On August 5, 2021, Apple announced that it would soon begin conducting pervasive surveillance of devices that they sell with a stated intent of expanding protections for children. The company announced three new features. The first will monitor for children sending or receiving sexually explicit images over the Messages application, the second will monitor for the reception or collection of Child Sexual Abuse Material (CSAM), and the third will monitor for searches pertaining to CSAM. These features are planned to be activated in the next versions of Apple’s mobile and desktop operating systems which will ship to end-users in the fall of 2021.

In this post I focus exclusively on the surveillance of children’s messages to detect whether they are receiving or sending sexually explicit images. I begin with a short discussion of how Apple has described this system and spell out the rationales for it, and then proceed to outline some early concerns with how this feature might negatively affect children and adults alike. Future posts will address the second and third child safety features that Apple has announced, as well as broader problems associated with Apple’s unilateral decision to expand surveillance on its devices.

Sexually Explicit Image Surveillance in Messages

Apple currently lets families share access to Apple services and cloud storage using Family Sharing. The organizer of the Family Sharing plan can utilize a number of parental controls to restrict the activities that children who are included in a Family Sharing plan can perform. Children, for Apple, include individuals who are under 18 years of age.
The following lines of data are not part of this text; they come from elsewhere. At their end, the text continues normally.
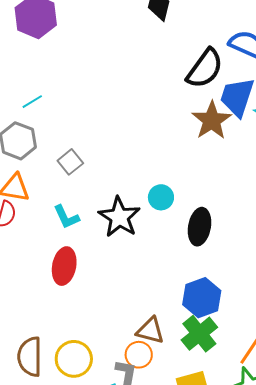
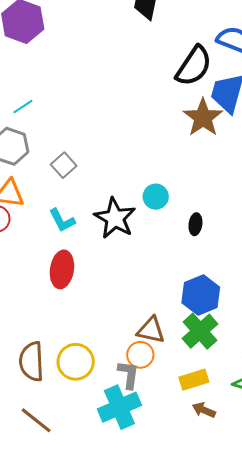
black ellipse: (200, 227) -> (195, 224), size x0.6

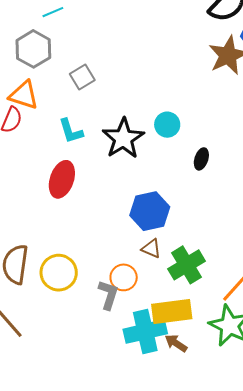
blue hexagon: (201, 295) -> (150, 211), moved
brown triangle: (151, 330) -> (151, 249), moved, size x0.7
yellow rectangle: (194, 380) -> (172, 311), size x1.4
cyan cross: (119, 407) -> (145, 331), moved

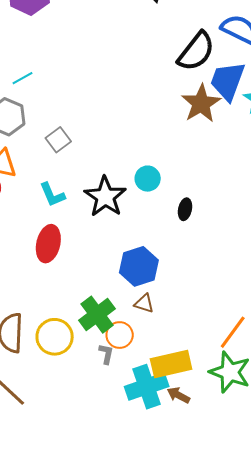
green cross: (187, 265) -> (97, 315), moved
gray L-shape: (108, 295) -> (106, 354), size x0.7

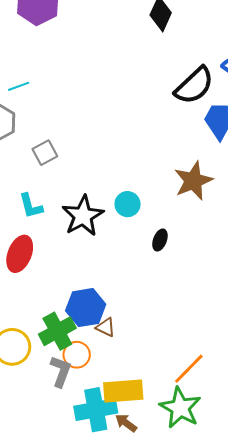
brown star: (201, 104) -> (193, 181), moved
blue hexagon: (139, 266) -> (86, 308), moved
gray L-shape: (106, 354) -> (61, 371), size x1.5

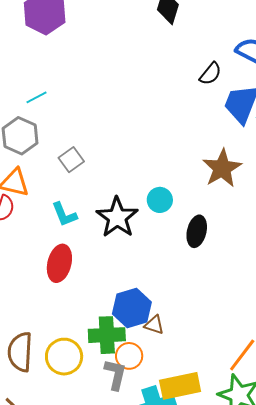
black semicircle: (194, 86) -> (210, 74), size x0.6
black ellipse: (160, 240) -> (197, 231), size x1.4
green cross: (57, 331) -> (107, 335), turned 33

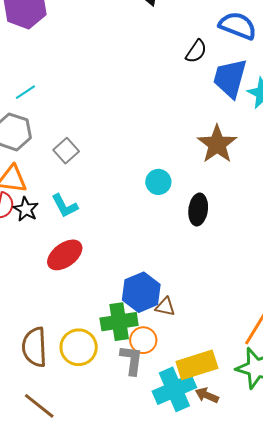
black star: (117, 217) -> (26, 209), moved, size x0.6
red ellipse: (59, 263) -> (65, 255), turned 45

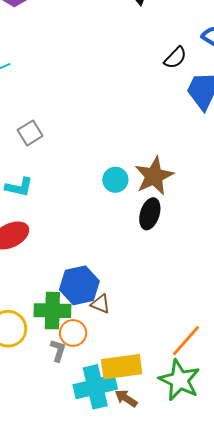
brown star: (217, 144) -> (154, 176), moved
cyan L-shape: (65, 206) -> (19, 187), turned -60
gray L-shape: (131, 360) -> (58, 350), size x0.7

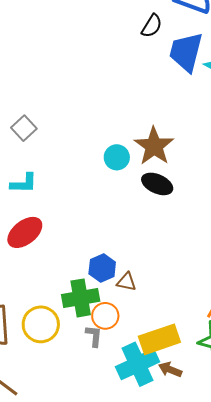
black ellipse: (150, 214) -> (157, 184), turned -72
blue hexagon: (79, 285) -> (102, 268), size x0.7

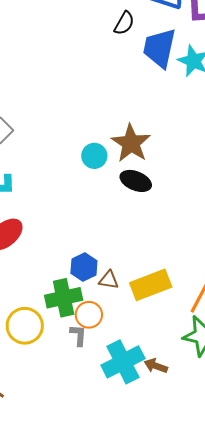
yellow rectangle: (159, 339) -> (151, 285), moved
Upon the installation of Apple’s forthcoming mobile and desktop operating systems, children’s communications over Apple’s Messages application can be analyzed to assess if the content of the communications include sexually explicit images, if this analysis feature is enabled in Family Sharing. Apple’s analysis of images will occur on-device and Apple will not be notified of whether an image is sexually explicit. Should an image be detected it will initially be blurred out, and if a child wants to see the image they must proceed through either one or two prompts, depending on their age and how their parents have configured the parental management settings.